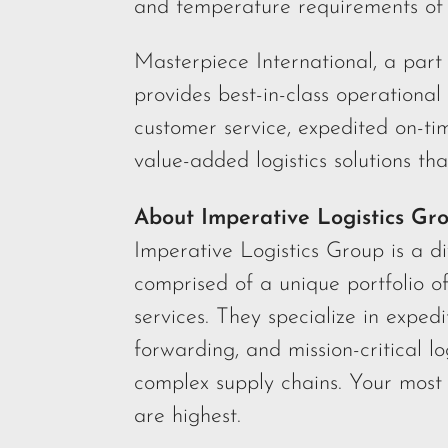
and temperature requirements of 
Masterpiece International, a part 
provides best-in-class operational
customer service, expedited on-ti
value-added logistics solutions tha
About Imperative Logistics Gr
Imperative Logistics Group is a d
comprised of a unique portfolio o
services. They specialize in expedi
forwarding, and mission-critical lo
complex supply chains. Your most 
are highest.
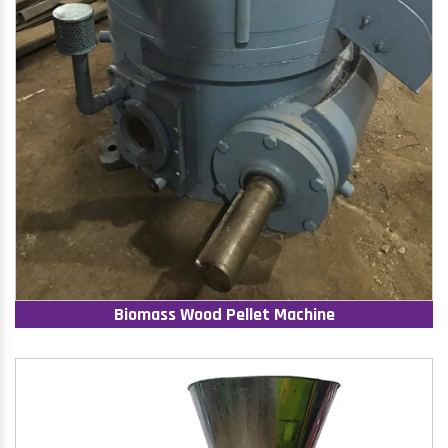
Biomass Wood Pellet Machine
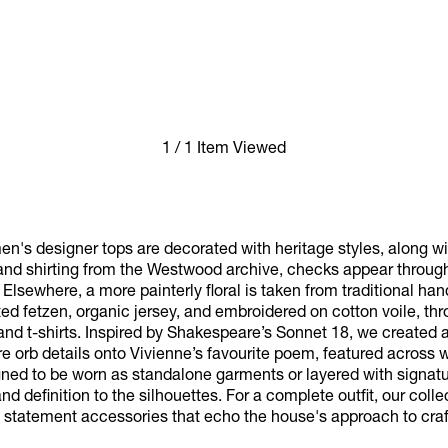
1 / 1 Item Viewed
s designer tops are decorated with heritage styles, along wit
 and shirting from the Westwood archive, checks appear through
 Elsewhere, a more painterly floral is taken from traditional h
ed fetzen, organic jersey, and embroidered on cotton voile, thr
and t-shirts. Inspired by Shakespeare’s Sonnet 18, we created a
e orb details onto Vivienne’s favourite poem, featured across
gned to be worn as standalone garments or layered with signatu
nd definition to the silhouettes. For a complete outfit, our colle
 statement accessories that echo the house's approach to cra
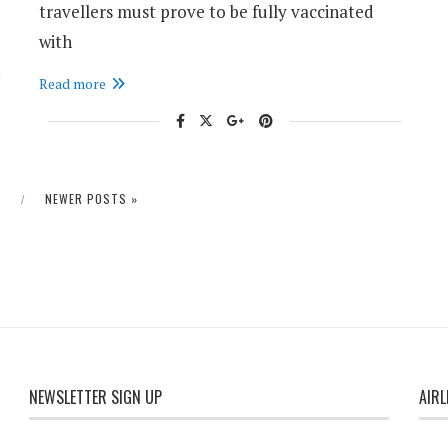
travellers must prove to be fully vaccinated
with
Read more
S
NEWER POSTS »
NEWSLETTER SIGN UP
AIRL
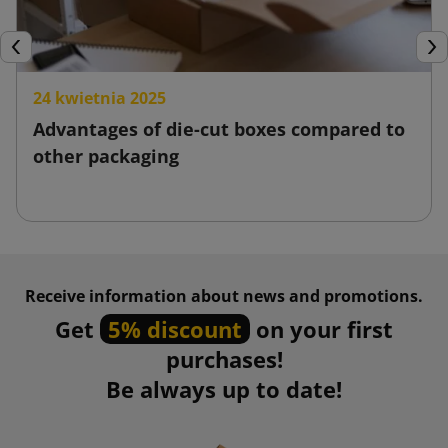
Previous
Nex
24 kwietnia 2025
Advantages of die-cut boxes compared to
other packaging
Receive information about news and promotions.
Get
5% discount
on your first
purchases!
Be always up to date!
******************************
Exercise goal | All lines of the listing must be given again exactly, excluding the pictures.

Exercise solution |
and temperature requirements of 
Masterpiece International, a part 
provides best-in-class operational
customer service, expedited on-ti
value-added logistics solutions tha
About Imperative Logistics Gr
Imperative Logistics Group is a d
comprised of a unique portfolio o
services. They specialize in expedi
forwarding, and mission-critical lo
complex supply chains. Your most 
are highest.
Biomass Wood Pellet Machine
1 / 1 Item Viewed
s designer tops are decorated with heritage styles, along wit
 and shirting from the Westwood archive, checks appear through
 Elsewhere, a more painterly floral is taken from traditional h
ed fetzen, organic jersey, and embroidered on cotton voile, thr
and t-shirts. Inspired by Shakespeare’s Sonnet 18, we created a
e orb details onto Vivienne’s favourite poem, featured across
gned to be worn as standalone garments or layered with signatu
nd definition to the silhouettes. For a complete outfit, our colle
 statement accessories that echo the house's approach to cra
travellers must prove to be fully vaccinated
with
Read more
S
NEWER POSTS »
NEWSLETTER SIGN UP
AIRL
Previous
Nex
24 kwietnia 2025
Advantages of die-cut boxes compared to
other packaging
Receive information about news and promotions.
Get
5% discount
on your first
purchases!
Be always up to date!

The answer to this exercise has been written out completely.